If you live in New England, you may have heard a new holiday jingle on your local radio station thanking doctors, nurses, first responders, supermarket employees and many other essential workers who have gone above and beyond the call of duty during the pandemic.

“Every essential worker and their families...If it can reach every single one of their ears it would make our Christmas. It would make our holiday season," said Karen Scalia of Salem. 

Scalia composed an original Christmas song titled, "Thank You, It's Christmas," and recruited her musically inclined family members to record it in the hopes of raising the spirits of essential workers during the holidays.
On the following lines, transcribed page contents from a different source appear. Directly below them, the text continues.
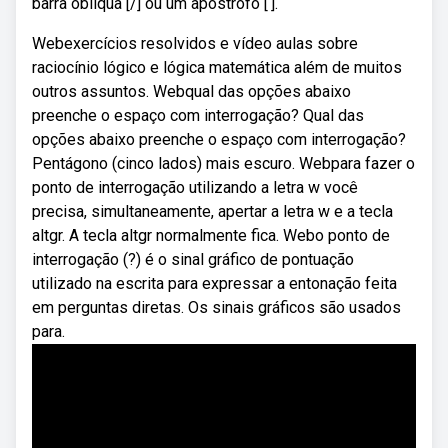
barra oblíqua [/] ou um apóstrofo [‘].
Webexercícios resolvidos e vídeo aulas sobre
raciocínio lógico e lógica matemática além de muitos
outros assuntos. Webqual das opções abaixo
preenche o espaço com interrogação? Qual das
opções abaixo preenche o espaço com interrogação?
Pentágono (cinco lados) mais escuro. Webpara fazer o
ponto de interrogação utilizando a letra w você
precisa, simultaneamente, apertar a letra w e a tecla
altgr. A tecla altgr normalmente fica. Webo ponto de
interrogação (?) é o sinal gráfico de pontuação
utilizado na escrita para expressar a entonação feita
em perguntas diretas. Os sinais gráficos são usados
para.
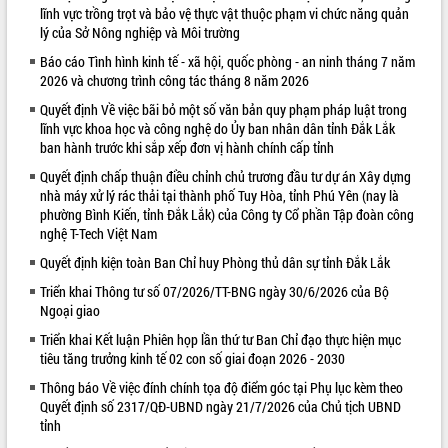
lĩnh vực trồng trọt và bảo vệ thực vật thuộc phạm vi chức năng quản
VIDEO
lý của Sở Nông nghiệp và Môi trường
Báo cáo Tình hình kinh tế - xã hội, quốc phòng - an ninh tháng 7 năm
Loading the player...
2026 và chương trình công tác tháng 8 năm 2026
Khám bệnh, cấp phát thuốc miễn phí
Quyết định Về việc bãi bỏ một số văn bản quy phạm pháp luật trong
và tặng quà người dân xã Cư Pui
lĩnh vực khoa học và công nghệ do Ủy ban nhân dân tỉnh Đắk Lắk
Hội nghị UBND tỉnh Đắk Lắk thường kỳ
ban hành trước khi sắp xếp đơn vị hành chính cấp tỉnh
tháng 7/2026
Quyết định chấp thuận điều chỉnh chủ trương đầu tư dự án Xây dựng
Lễ truy tặng danh hiệu “Bà Mẹ Việt
nhà máy xử lý rác thải tại thành phố Tuy Hòa, tỉnh Phú Yên (nay là
Nam Anh hùng” và trao Huân chương
phường Bình Kiến, tỉnh Đắk Lắk) của Công ty Cổ phần Tập đoàn công
Lao động
nghệ T-Tech Việt Nam
ALBUM ẢNH
UBND tỉnh Đắk Lắk triển khai nhiệm
Quyết định kiện toàn Ban Chỉ huy Phòng thủ dân sự tỉnh Đắk Lắk
vụ 6 tháng cuối năm 2026
Triển khai Thông tư số 07/2026/TT-BNG ngày 30/6/2026 của Bộ
Kỳ họp thứ Hai, Hội đồng nhân dân
Ngoại giao
tỉnh khóa XI quyết nghị nhiều nội dung
quan trọng
Triển khai Kết luận Phiên họp lần thứ tư Ban Chỉ đạo thực hiện mục
tiêu tăng trưởng kinh tế 02 con số giai đoạn 2026 - 2030
Bí thư Tỉnh ủy Lương Nguyễn Minh
Triết thăm, tặng quà người có công với
Thông báo Về việc đính chính tọa độ điểm góc tại Phụ lục kèm theo
cách mạng
Quyết định số 2317/QĐ-UBND ngày 21/7/2026 của Chủ tịch UBND
tỉnh
Rà soát, hoàn thiện hệ thống thiết chế
văn hóa, thể thao đáp ứng yêu cầu
LIÊN KẾT WEB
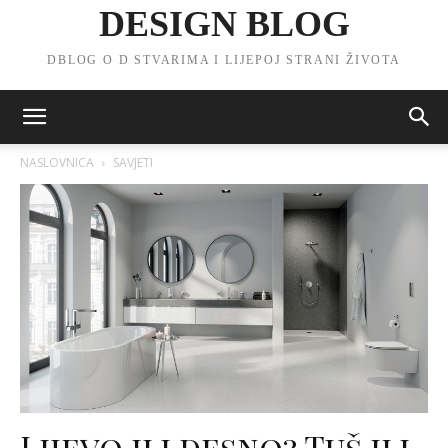
DESIGN BLOG
DBLOG O D STVARIMA I LIJEPOJ STRANI ŽIVOTA
NASLOVNICA
SAVJETI
Lijevo ili desno? Tuš ili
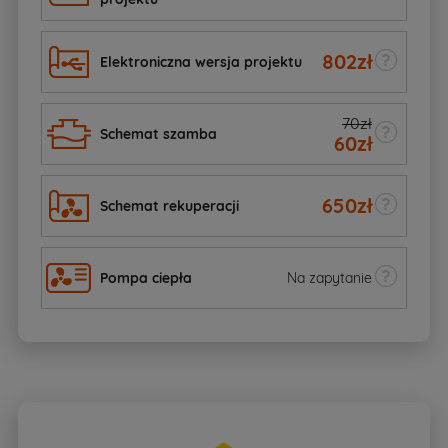
802
zł
Elektroniczna wersja projektu
70zł
Schemat szamba
60
zł
650
zł
Schemat rekuperacji
Pompa ciepła
Na zapytanie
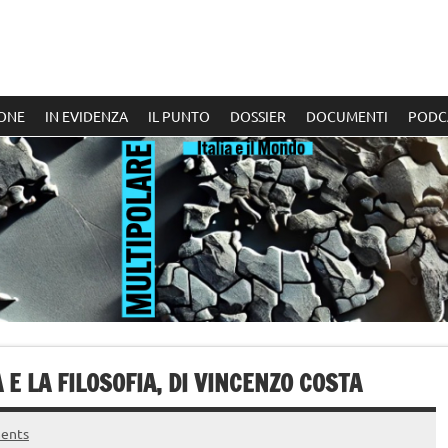
ONE
IN EVIDENZA
IL PUNTO
DOSSIER
DOCUMENTI
PODC
E LA FILOSOFIA, DI VINCENZO COSTA
ents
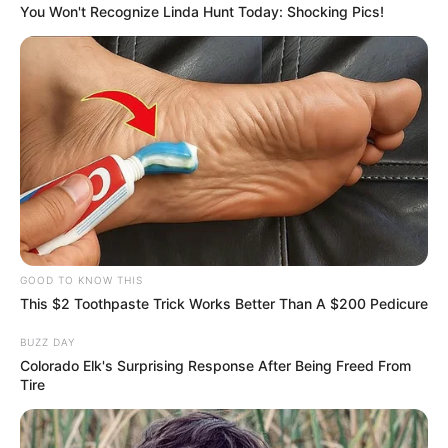
You Won't Recognize Linda Hunt Today: Shocking Pics!
GOOD TO KNOW THIS
This $2 Toothpaste Trick Works Better Than A $200 Pedicure
BUZZ DAY
Colorado Elk's Surprising Response After Being Freed From
Tire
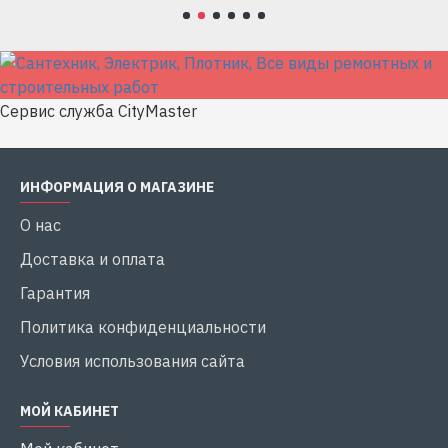
Сервис служба CityMaster
ИНФОРМАЦИЯ О МАГАЗИНЕ
О нас
Доставка и оплата
Гарантия
Политика конфиденциальности
Условия использования сайта
МОЙ КАБИНЕТ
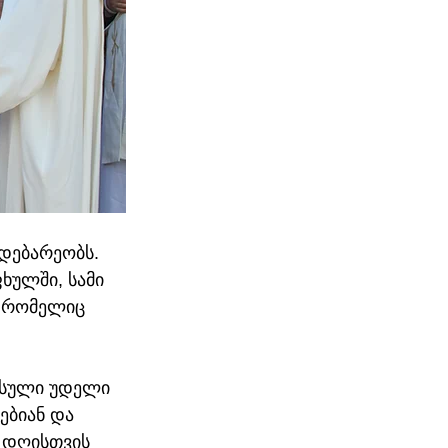
დებარეობს. 
ულში, სამი 
, რომელიც 
ასული უდელი 
ბიან და 
 დღისთვის 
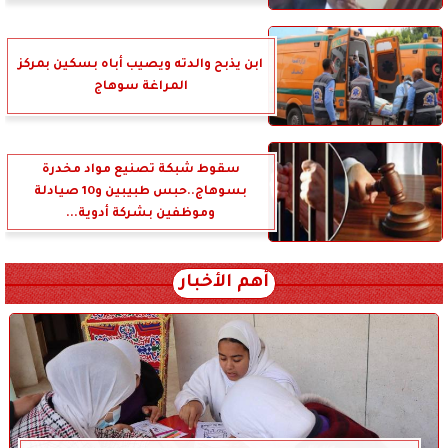
ابن يذبح والدته ويصيب أباه بسكين بمركز
المراغة سوهاج
سقوط شبكة تصنيع مواد مخدرة
بسوهاج..حبس طبيبين و10 صيادلة
وموظفين بشركة أدوية...
أهم الأخبار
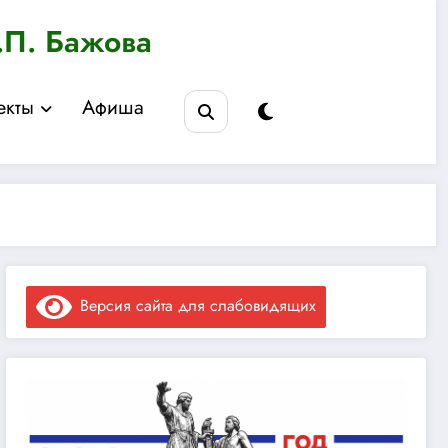
.П. Бажова
екты
Афиша
Версия сайта для слабовидящих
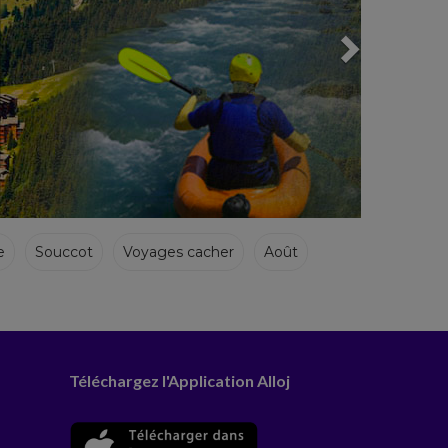
e
Souccot
Voyages cacher
Août
Téléchargez l'Application Alloj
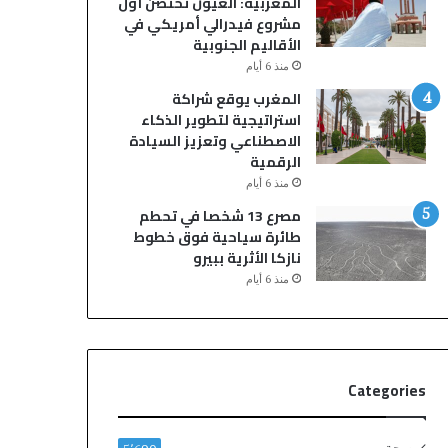
المغربية: العيون تحتضن أول
ا
ب
مشروع فيدرالي أمريكي في
ل
ا
الأقاليم الجنوبية
ن
قٍ
منذ 6 أيام
م
و
ة
ا
المغرب يوقع شراكة
ي
ل
استراتيجية لتطوير الذكاء
ن
م
الاصطناعي وتعزيز السيادة
ت
ل
الرقمية
ه
ك
منذ 6 أيام
ي
ي
مصرع 13 شخصا في تحطم
ب
ي
طائرة سياحية فوق خطوط
م
م
نازكا الأثرية ببيرو
ق
د
منذ 6 أيام
ت
د
ل
ع
ش
ق
خ
د
ص
ه
Categories
و
ح
إ
ت
ص
ى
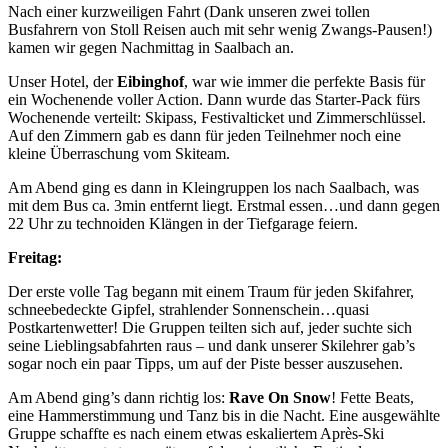
Nach einer kurzweiligen Fahrt (Dank unseren zwei tollen
Busfahrern von Stoll Reisen auch mit sehr wenig Zwangs-Pausen!)
kamen wir gegen Nachmittag in Saalbach an.
Unser Hotel, der
Eibinghof
, war wie immer die perfekte Basis für
ein Wochenende voller Action. Dann wurde das Starter-Pack fürs
Wochenende verteilt: Skipass, Festivalticket und Zimmerschlüssel.
Auf den Zimmern gab es dann für jeden Teilnehmer noch eine
kleine Überraschung vom Skiteam.
Am Abend ging es dann in Kleingruppen los nach Saalbach, was
mit dem Bus ca. 3min entfernt liegt. Erstmal essen…und dann gegen
22 Uhr zu technoiden Klängen in der Tiefgarage feiern.
Freitag:
Der erste volle Tag begann mit einem Traum für jeden Skifahrer,
schneebedeckte Gipfel, strahlender Sonnenschein…quasi
Postkartenwetter! Die Gruppen teilten sich auf, jeder suchte sich
seine Lieblingsabfahrten raus – und dank unserer Skilehrer gab’s
sogar noch ein paar Tipps, um auf der Piste besser auszusehen.
Am Abend ging’s dann richtig los:
Rave On Snow
! Fette Beats,
eine Hammerstimmung und Tanz bis in die Nacht. Eine ausgewählte
Gruppe schaffte es nach einem etwas eskaliertem Après-Ski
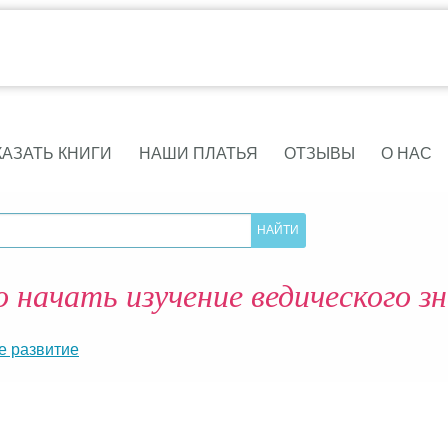
КАЗАТЬ КНИГИ
НАШИ ПЛАТЬЯ
ОТЗЫВЫ
О НАС
о начать изучение ведического з
е развитие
Not long after the pandemic began, many people showed their appreciation for essential workers with tributes across the nation. Scalia herself felt compelled to thank a frontline worker in August.

“I was driving to a job one morning and I saw an essential worker," Scalia said, “and I had the impulse to roll down my window and say to her, 'Thank you for your service.'”

Scalia, an actor and a writer, began composing the song that day. She turned to her family of musicians for help in recording it.

Derek Dupuis, her nephew who graduated from Berklee College of Music, can be heard playing the piano in the song.

“I think it sends a great, great message to especially the essential workers so we’re thankful for them but hopefully it’ll bring a smile to everybody’s face,” he said. 

You can hear Scalia’s brother in law, Dan, playing the drums while her sister Stacey accompanies Scalia in singing the chorus. Scalia’s niece Samantha, a senior at the University of New England, is the lead singer.

The project is a real family affair.

“I thought it was fantastic,” Samantha said. “I mean, the essential workers have done so much for us these last few months during the pandemic. The least we can do is thank them and through a song. I feel like that’s the perfect way.”

If Scalia could thank all essential workers, she said she would let them know that there are a lot of people supporting them. 

"I would say, 'We got you. We know how tough this has been and we’re so full of gratitude,'" Scalia said.

Some of Scalia’s friends helped put some finishing touches on the song, capped off my mixing and mastering by a couple of Grammy-award winning artists in New York.

Scalia is hoping essential workers find strength from the song to keep going. She said others can help as well by just saying a simple thank you, which doesn’t cost a thing, but goes a long way.

“I think the one thing that nobody can argue with is gratitude.” Scalia said. “Everybody can say thank you.”

Scalia is hoping radio stations across the nation so that all essential workers can hear it and know they are appreciated.